EXERCISE OBJECTIVE » Scan the entries below and return each line that contains "said".

DATASET RECORDS: Begin

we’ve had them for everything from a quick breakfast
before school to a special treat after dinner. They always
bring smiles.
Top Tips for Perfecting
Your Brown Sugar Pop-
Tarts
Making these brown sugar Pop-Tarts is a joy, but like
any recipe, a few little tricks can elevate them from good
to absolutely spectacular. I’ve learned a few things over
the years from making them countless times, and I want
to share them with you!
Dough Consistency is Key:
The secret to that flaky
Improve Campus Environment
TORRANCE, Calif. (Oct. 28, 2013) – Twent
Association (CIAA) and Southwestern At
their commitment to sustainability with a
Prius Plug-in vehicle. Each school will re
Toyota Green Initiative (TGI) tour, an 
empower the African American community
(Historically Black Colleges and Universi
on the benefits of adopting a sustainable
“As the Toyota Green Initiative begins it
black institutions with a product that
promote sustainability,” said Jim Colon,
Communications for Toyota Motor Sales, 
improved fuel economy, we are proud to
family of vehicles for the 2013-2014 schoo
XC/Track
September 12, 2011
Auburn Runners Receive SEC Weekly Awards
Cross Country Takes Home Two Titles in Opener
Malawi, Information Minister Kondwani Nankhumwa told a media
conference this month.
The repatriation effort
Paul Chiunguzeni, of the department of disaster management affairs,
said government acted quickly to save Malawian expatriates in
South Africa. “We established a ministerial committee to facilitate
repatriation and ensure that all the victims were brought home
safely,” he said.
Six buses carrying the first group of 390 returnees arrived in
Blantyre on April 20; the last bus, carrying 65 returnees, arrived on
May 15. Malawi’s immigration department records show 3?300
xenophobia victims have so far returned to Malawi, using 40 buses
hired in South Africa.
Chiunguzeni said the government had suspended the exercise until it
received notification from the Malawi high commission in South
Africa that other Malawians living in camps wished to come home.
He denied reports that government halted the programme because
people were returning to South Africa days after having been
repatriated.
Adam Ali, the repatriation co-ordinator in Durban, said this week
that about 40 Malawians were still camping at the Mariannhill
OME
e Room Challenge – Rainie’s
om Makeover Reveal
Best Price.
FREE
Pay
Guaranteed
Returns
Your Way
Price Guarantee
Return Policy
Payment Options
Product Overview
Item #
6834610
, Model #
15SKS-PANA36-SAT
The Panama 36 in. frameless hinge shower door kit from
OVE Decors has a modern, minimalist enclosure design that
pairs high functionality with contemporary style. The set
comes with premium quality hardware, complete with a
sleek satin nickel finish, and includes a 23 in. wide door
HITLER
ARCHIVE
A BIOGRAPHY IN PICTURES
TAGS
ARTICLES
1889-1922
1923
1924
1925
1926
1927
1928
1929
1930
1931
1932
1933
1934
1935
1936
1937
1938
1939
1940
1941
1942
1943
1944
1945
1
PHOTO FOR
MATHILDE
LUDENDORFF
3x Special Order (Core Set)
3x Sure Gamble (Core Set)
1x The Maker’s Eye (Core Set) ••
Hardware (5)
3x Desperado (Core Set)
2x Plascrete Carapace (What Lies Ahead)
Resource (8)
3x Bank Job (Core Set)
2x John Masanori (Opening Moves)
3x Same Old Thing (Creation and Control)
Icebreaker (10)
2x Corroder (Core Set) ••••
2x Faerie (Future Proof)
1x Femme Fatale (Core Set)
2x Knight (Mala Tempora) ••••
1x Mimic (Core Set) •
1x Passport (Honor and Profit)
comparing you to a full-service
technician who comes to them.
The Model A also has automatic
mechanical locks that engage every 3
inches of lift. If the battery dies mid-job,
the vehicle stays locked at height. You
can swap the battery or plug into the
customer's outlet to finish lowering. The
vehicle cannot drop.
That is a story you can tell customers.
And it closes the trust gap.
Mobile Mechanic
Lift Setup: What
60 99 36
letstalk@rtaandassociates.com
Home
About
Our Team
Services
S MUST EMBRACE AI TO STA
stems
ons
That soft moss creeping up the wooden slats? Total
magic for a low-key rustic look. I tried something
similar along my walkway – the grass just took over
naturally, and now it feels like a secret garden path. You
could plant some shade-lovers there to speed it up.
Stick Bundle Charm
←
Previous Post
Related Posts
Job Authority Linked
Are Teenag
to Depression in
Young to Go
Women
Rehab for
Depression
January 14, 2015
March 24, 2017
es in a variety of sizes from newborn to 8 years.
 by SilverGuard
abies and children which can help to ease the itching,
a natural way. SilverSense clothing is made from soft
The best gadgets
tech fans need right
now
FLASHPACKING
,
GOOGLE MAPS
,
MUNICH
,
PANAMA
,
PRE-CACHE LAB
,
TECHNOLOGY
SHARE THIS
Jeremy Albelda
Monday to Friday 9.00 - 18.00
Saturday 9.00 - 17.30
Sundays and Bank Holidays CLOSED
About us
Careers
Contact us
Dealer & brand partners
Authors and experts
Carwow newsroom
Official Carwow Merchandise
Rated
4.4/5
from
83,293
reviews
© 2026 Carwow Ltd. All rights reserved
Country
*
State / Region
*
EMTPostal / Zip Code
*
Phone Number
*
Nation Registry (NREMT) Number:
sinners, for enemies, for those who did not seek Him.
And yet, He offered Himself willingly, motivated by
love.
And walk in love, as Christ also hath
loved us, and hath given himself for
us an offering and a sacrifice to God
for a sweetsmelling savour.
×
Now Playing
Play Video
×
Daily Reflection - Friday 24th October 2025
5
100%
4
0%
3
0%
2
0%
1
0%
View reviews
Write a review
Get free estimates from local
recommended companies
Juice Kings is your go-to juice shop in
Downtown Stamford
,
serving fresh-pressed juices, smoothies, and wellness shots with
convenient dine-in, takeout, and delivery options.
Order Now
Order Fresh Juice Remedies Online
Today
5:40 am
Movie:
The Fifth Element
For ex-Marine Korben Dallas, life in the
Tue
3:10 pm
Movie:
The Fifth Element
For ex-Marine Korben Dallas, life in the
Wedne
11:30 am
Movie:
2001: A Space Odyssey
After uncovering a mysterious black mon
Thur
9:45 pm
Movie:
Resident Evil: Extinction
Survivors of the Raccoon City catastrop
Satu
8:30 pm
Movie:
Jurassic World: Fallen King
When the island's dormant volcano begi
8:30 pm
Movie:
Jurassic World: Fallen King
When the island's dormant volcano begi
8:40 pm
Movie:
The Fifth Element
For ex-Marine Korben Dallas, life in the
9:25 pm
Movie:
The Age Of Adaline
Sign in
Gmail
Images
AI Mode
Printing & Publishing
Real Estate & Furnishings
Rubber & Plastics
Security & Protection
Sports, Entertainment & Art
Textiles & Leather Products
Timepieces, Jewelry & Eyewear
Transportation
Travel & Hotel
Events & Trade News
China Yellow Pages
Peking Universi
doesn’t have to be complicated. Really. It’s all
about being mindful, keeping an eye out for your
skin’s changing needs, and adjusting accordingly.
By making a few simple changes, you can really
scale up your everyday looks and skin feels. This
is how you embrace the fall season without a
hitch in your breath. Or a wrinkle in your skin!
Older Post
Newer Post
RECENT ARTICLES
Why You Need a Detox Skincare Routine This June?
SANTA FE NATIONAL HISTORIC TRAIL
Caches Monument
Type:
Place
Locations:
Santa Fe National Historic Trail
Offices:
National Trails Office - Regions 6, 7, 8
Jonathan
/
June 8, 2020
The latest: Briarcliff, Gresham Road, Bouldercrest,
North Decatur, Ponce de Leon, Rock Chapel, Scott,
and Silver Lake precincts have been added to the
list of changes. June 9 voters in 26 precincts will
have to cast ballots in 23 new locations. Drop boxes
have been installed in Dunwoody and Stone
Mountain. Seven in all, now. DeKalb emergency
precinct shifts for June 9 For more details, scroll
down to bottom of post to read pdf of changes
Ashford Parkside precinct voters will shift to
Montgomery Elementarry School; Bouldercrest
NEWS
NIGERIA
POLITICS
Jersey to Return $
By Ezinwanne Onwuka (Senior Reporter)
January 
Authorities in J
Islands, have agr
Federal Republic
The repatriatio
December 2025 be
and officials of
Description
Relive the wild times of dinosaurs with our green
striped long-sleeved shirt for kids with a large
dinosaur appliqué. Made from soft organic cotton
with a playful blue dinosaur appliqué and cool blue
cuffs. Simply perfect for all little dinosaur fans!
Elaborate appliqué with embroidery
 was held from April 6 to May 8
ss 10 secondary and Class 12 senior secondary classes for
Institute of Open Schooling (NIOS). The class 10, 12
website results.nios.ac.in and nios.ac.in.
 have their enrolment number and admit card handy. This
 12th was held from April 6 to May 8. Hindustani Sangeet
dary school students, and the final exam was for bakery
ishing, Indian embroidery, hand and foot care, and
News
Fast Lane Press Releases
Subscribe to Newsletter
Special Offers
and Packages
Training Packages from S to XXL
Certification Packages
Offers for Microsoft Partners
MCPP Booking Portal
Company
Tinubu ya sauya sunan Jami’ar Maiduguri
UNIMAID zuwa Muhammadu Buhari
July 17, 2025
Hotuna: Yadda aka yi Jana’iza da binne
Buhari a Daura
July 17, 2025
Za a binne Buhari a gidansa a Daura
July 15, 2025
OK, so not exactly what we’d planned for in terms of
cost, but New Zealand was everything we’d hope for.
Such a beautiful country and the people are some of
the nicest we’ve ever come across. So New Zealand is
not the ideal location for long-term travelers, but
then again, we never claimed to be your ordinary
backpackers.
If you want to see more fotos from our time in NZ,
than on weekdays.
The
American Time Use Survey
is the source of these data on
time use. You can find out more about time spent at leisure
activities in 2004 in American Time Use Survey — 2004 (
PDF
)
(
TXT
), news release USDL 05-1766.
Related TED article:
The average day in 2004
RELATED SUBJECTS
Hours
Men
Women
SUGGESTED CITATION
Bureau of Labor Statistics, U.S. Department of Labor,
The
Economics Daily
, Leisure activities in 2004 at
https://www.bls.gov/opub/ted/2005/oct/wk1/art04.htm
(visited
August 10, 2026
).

DATASET RECORDS: End

WRITTEN RESPONSE »
promote sustainability,” said Jim Colon,
said government acted quickly to save Malawian expatriates in
safely,” he said.
Chiunguzeni said the government had suspended the exercise until it
Adam Ali, the repatriation co-ordinator in Durban, said this week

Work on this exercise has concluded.